It was very difficult for me to decide on a subject for this post. There's just a lot of stuff I need to write about but I think I've decided on the right one.
Over the past few weeks I've learned a lot of lessons. I just wanted to share some of those with you.
1. People care about me. For the longest time I've been ridiculously insecure about my relationships with other people. I always think that there is no possible way they could love me and care about me like I love and care about them. This has put lots of strains on all my relationships. Charlie said something in church sunday, "You won't see good in something unless you are looking for good." I need to relax and start noticing the things people do for me. But, since I think so negatively, I only see the negative.
2. My feelings aren't as important as I think they are. Sometimes, I need to just put my feelings aside. It's usually not worth the fighting or agruments that come from me talking about them, so why bring them up to begin with. If I stayed quiet, I would probably get over them much more quickly. Throughout high school, I always kept to myself. People had to pry pretty deep to get me to show emotion...I wonder what happened to change all that. I don't know. I just need to pull back and keep to myself a little more often. I, and people around me, will be happier that way.
3. My standard of cleanliness has gone way down. Thanks to my inspection of apartments, I now can look at something covered in dirt and say, "That's clean." While my own apartment will never look as dirty as the ones I've seen, I don't think that I will be so judgemental about cleanliness anymore.
4. Music is more important to me than I had previously thought. I miss band. I miss it a lot. I miss the people, I miss the trips, and I miss the adrenaline rushes that come when you step on the field. Most of all though, I miss the music. I miss picking up my trumpet and feeling like I was creating something. Don't worry, I know how nerdy this sounds. But I miss it. There's not a whole lot I wouldn't give to find somewhere to play regularly. Oh well.
5. Living alone is lonely. I didn't think it was going to be any different since I rarely talked to my roomate anyways. But it is lonely. Just knowing that I'm the only one in the apartment...ever, is kinda sad. It'll be better when I'm actually in school I think. Cause then I'll at least have stuff to do.

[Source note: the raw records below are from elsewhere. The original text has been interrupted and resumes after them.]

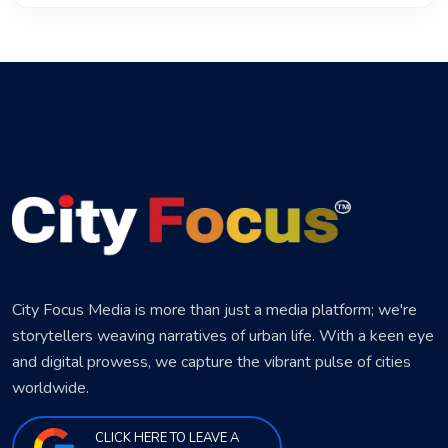
City Focus Media is more than just a media platform; we're
storytellers weaving narratives of urban life. With a keen eye
and digital prowess, we capture the vibrant pulse of cities
worldwide.
CLICK HERE TO LEAVE A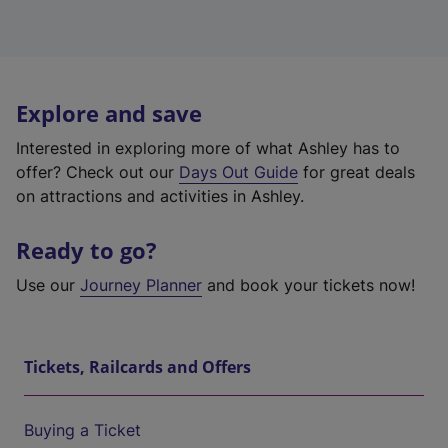
Explore and save
Interested in exploring more of what Ashley has to
offer? Check out our
Days Out Guide
for great deals
on attractions and activities in Ashley.
Ready to go?
Use our
Journey Planner
and book your tickets now!
Tickets, Railcards and Offers
Buying a Ticket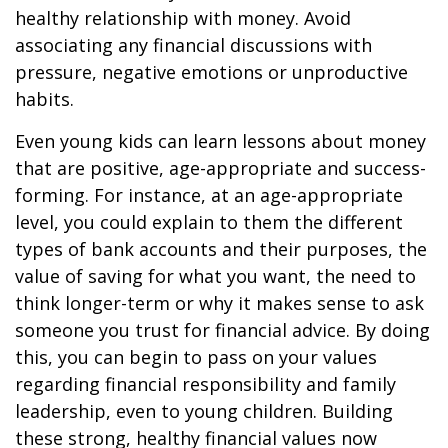
healthy relationship with money. Avoid
associating any financial discussions with
pressure, negative emotions or unproductive
habits.
Even young kids can learn lessons about money
that are positive, age-appropriate and success-
forming. For instance, at an age-appropriate
level, you could explain to them the different
types of bank accounts and their purposes, the
value of saving for what you want, the need to
think longer-term or why it makes sense to ask
someone you trust for financial advice. By doing
this, you can begin to pass on your values
regarding financial responsibility and family
leadership, even to young children. Building
these strong, healthy financial values now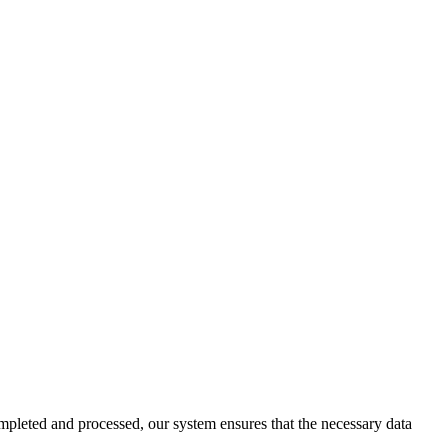
pleted and processed, our system ensures that the necessary data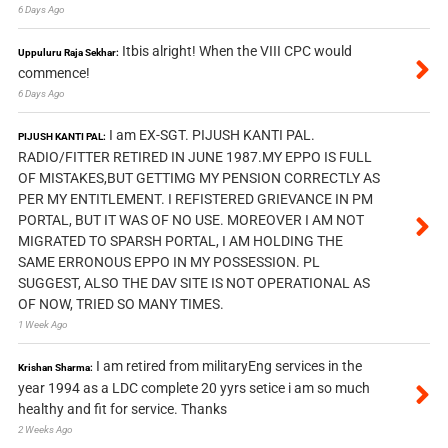
6 Days Ago
Itbis alright! When the VIII CPC would
Uppuluru Raja Sekhar:
commence!
6 Days Ago
I am EX-SGT. PIJUSH KANTI PAL.
PIJUSH KANTI PAL:
RADIO/FITTER RETIRED IN JUNE 1987.MY EPPO IS FULL
OF MISTAKES,BUT GETTIMG MY PENSION CORRECTLY AS
PER MY ENTITLEMENT. I REFISTERED GRIEVANCE IN PM
PORTAL, BUT IT WAS OF NO USE. MOREOVER I AM NOT
MIGRATED TO SPARSH PORTAL, I AM HOLDING THE
SAME ERRONOUS EPPO IN MY POSSESSION. PL
SUGGEST, ALSO THE DAV SITE IS NOT OPERATIONAL AS
OF NOW, TRIED SO MANY TIMES.
1 Week Ago
I am retired from militaryEng services in the
Krishan Sharma:
year 1994 as a LDC complete 20 yyrs setice i am so much
healthy and fit for service. Thanks
2 Weeks Ago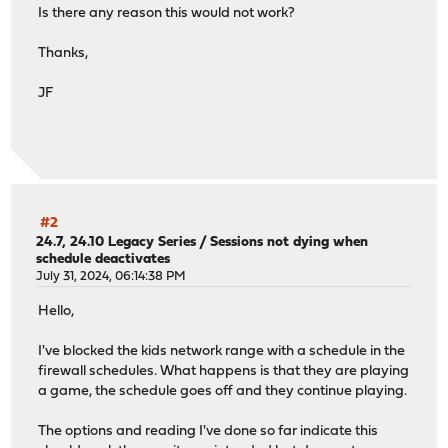
Is there any reason this would not work?
Thanks,
JF
#2
24.7, 24.10 Legacy Series
/
Sessions not dying when
schedule deactivates
July 31, 2024, 06:14:38 PM
Hello,
I've blocked the kids network range with a schedule in the
firewall schedules. What happens is that they are playing
a game, the schedule goes off and they continue playing.
The options and reading I've done so far indicate this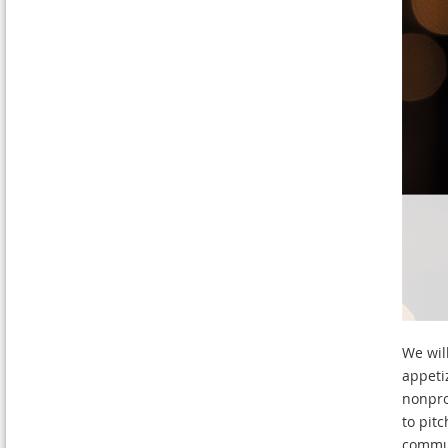
We wil
appeti
nonpro
to pit
commun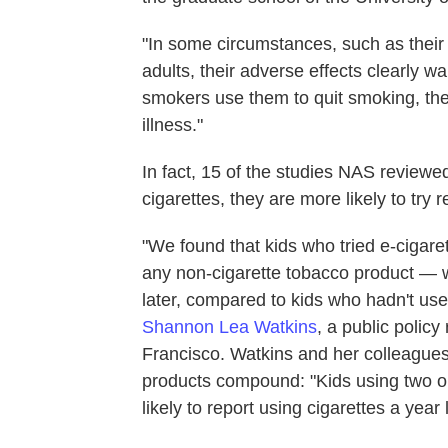
"In some circumstances, such as thei
adults, their adverse effects clearly w
smokers use them to quit smoking, the
illness."
In fact, 15 of the studies NAS review
cigarettes, they are more likely to try 
"We found that kids who tried e-cigar
any non-cigarette tobacco product — wer
later, compared to kids who hadn't use
Shannon Lea Watkins
, a public policy
Francisco. Watkins and her colleague
products compound: "Kids using two or
likely to report using cigarettes a year l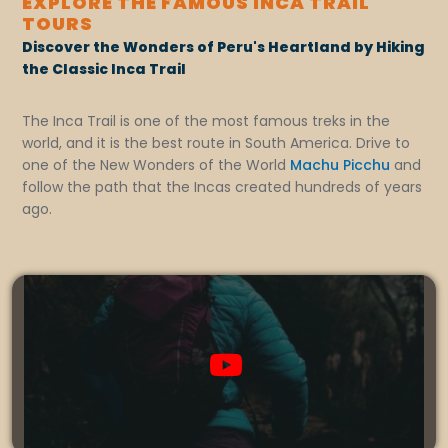
EXPLORE THE FAMOUS INCA TRAIL
TOURS
Discover the Wonders of Peru's Heartland by Hiking
the Classic Inca Trail
The Inca Trail is one of the most famous treks in the
world, and it is the best route in South America. Drive to
one of the New Wonders of the World
Machu Picchu
and
follow the path that the Incas created hundreds of years
ago.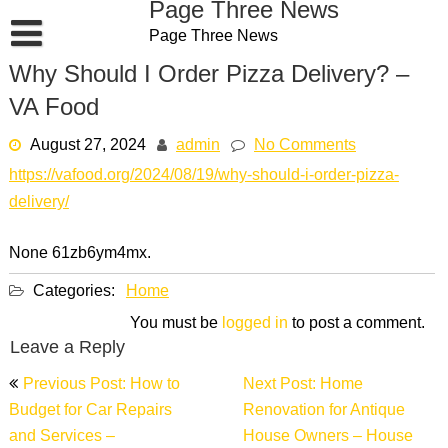
Page Three News
Skip
Page Three News
to
content
Why Should I Order Pizza Delivery? –
VA Food
August 27, 2024
admin
No Comments
https://vafood.org/2024/08/19/why-should-i-order-pizza-
delivery/
None 61zb6ym4mx.
Categories:
Home
You must be
logged in
to post a comment.
Leave a Reply
Post
Previous Post: How to
Next Post: Home
navigation
Budget for Car Repairs
Renovation for Antique
and Services –
House Owners – House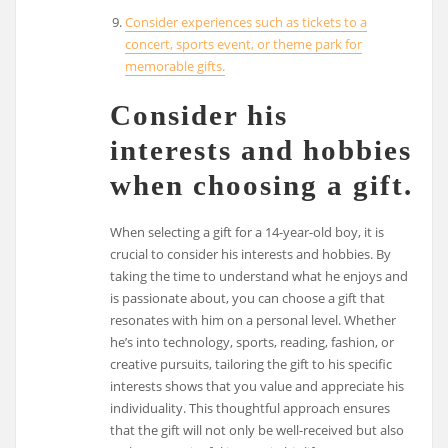
Consider experiences such as tickets to a
concert, sports event, or theme park for
memorable gifts.
Consider his
interests and hobbies
when choosing a gift.
When selecting a gift for a 14-year-old boy, it is
crucial to consider his interests and hobbies. By
taking the time to understand what he enjoys and
is passionate about, you can choose a gift that
resonates with him on a personal level. Whether
he’s into technology, sports, reading, fashion, or
creative pursuits, tailoring the gift to his specific
interests shows that you value and appreciate his
individuality. This thoughtful approach ensures
that the gift will not only be well-received but also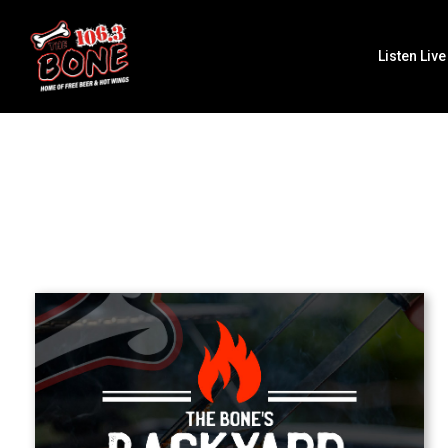
Listen Live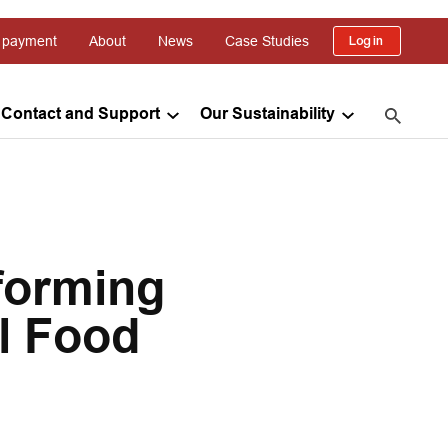
 payment
About
News
Case Studies
Log in
Contact and Support
Our Sustainability
forming
l Food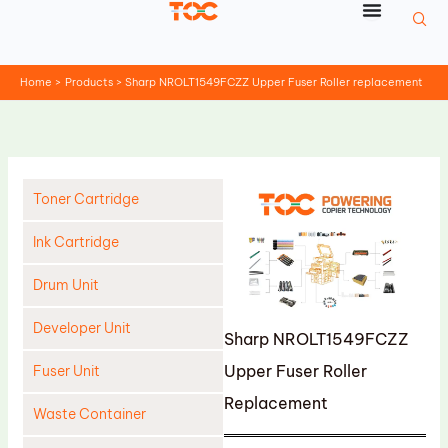
Skip
to
content
Home
Products
Sharp NROLT1549FCZZ Upper Fuser Roller replacement
Toner Cartridge
Ink Cartridge
Drum Unit
Developer Unit
Sharp NROLT1549FCZZ
Upper Fuser Roller
Fuser Unit
Replacement
Waste Container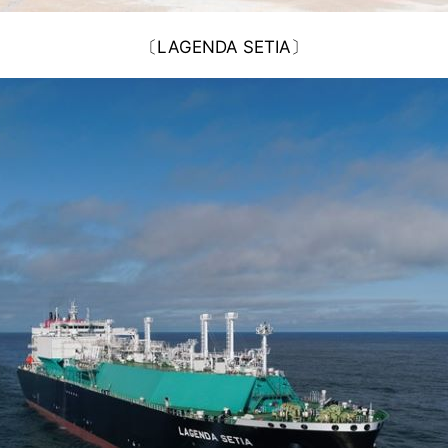
〔LAGENDA SETIA〕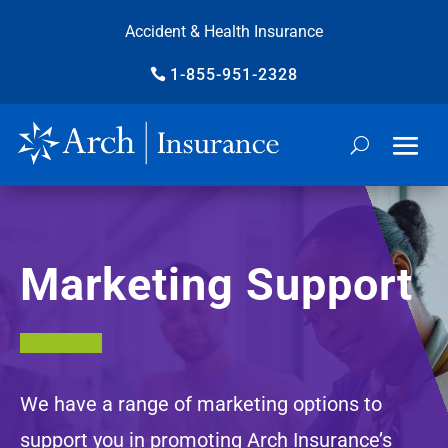
Accident & Health Insurance
1-855-951-2328
Marketing Support
We have a range of marketing options to
support you in promoting Arch Insurance’s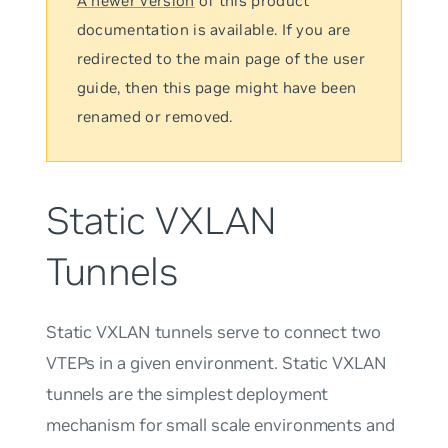
A newer version
of this product
documentation is available. If you are
redirected to the main page of the user
guide, then this page might have been
renamed or removed.
Static VXLAN
Tunnels
Static VXLAN tunnels serve to connect two
VTEPs in a given environment. Static VXLAN
tunnels are the simplest deployment
mechanism for small scale environments and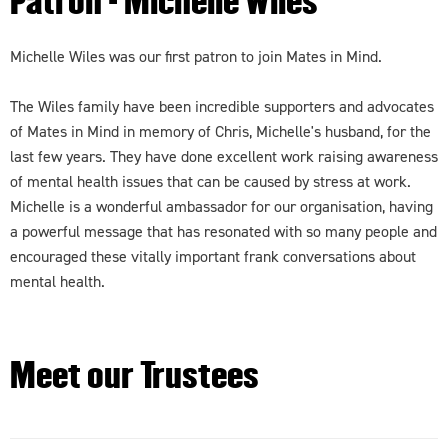
Patron - Michelle Wiles
Michelle Wiles was our first patron to join Mates in Mind.
The Wiles family have been incredible supporters and advocates
of Mates in Mind in memory of Chris, Michelle's husband, for the
last few years. They have done excellent work raising awareness
of mental health issues that can be caused by stress at work.
Michelle is a wonderful ambassador for our organisation, having
a powerful message that has resonated with so many people and
encouraged these vitally important frank conversations about
mental health.
Meet our Trustees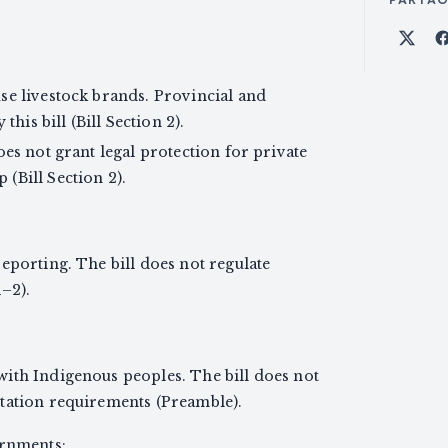
Part
se livestock brands. Provincial and
this bill (Bill Section 2).
oes not grant legal protection for private
(Bill Section 2).
eporting. The bill does not regulate
1–2).
ith Indigenous peoples. The bill does not
tation requirements (Preamble).
ernments:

6. Communication doesn't have to be verbal. Over the past year or so it has been really hard for me to get used to the change that communication has taken. Before, me and Lucas would talk on the phone for hours at a time. Now, I'm lucky to get 15 minutes of talk time. It bothered me for a really long time. But I think now I'm realizing that it's okay because we do text all day. While it doesn't seem as personal, it is, because he's the only one I text like that. I don't know. It's still sad to not get to talk on the phone. But texting is better than nothing. We're still taking time to communicate with one another.
I think that's all. I'm sure there are more. But these are the things that have stuck out to me the most; the things I keep coming back to and thinking about.